Except, looking at the RIF regulations, there is no way for RIFs to be accomplished while the government is shutdown -- not unless you are going to bring a number of workers back to perform the RIFs. To quote from the
OPM policy pages, "An agency must use the RIF regulations before separating or demoting an employee because of an organizational reason such as reorganization, including lack of work, shortage of funds, insufficient personnel ceiling, or the exercise of certain reemployment or restoration rights. In fact, virtually all RIF actions are the result of a reorganization (e.g., the agency reorganizes as the result of a shortage of funds, lack of work, restructuring, etc.)."
As such, unless the plans for reorganization, for basically every department in the government, are already in place and were started to be implemented before the shutdown there seems to be little chance that a RIF could be successfully made. This becomes even more true with the short lead time between when Trump made the decision to shut down the government and the government being shut down (and if they had been made, it likely would be reported on now).

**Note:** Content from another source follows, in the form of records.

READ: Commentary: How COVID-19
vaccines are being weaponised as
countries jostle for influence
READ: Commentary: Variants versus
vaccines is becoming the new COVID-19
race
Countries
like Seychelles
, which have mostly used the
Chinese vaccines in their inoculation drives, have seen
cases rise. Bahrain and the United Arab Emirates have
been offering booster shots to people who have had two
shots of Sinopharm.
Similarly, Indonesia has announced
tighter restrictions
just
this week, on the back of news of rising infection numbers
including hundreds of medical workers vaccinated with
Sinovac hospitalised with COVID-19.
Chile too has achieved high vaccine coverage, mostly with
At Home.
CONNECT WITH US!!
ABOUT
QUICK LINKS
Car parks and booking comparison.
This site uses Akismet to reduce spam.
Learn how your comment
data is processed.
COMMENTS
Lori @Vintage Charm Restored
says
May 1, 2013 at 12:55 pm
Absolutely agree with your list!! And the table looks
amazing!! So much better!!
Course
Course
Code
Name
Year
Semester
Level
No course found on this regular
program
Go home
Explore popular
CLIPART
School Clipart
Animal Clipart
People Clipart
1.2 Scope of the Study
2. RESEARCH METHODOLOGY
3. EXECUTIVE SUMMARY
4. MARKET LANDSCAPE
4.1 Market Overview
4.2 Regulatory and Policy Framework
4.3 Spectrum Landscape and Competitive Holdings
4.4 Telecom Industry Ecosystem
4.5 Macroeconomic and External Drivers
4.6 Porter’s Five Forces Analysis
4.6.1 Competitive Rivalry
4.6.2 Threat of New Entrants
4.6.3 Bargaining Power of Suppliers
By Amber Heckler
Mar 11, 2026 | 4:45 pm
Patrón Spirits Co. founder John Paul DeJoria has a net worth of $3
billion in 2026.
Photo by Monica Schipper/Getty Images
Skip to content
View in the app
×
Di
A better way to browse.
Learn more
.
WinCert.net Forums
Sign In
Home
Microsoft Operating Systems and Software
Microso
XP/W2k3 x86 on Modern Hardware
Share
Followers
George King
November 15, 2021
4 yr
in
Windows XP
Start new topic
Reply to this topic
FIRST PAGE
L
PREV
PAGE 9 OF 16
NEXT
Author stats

The fact remains, RIF is a process that needs to be completed and, without the people at work completing the process, it would appear that legally the required process cannot be completed. Now, I'll admit, there is a great deal of law that covers the RIF regulations and process (5 U.S.C. 3501-3503) and I don't have the time or inclination to read though all of that to find what loopholes and exceptions there are. From what I'm reading, however, it does not appear to be legally possible to do a RIF based solely on this shutdown.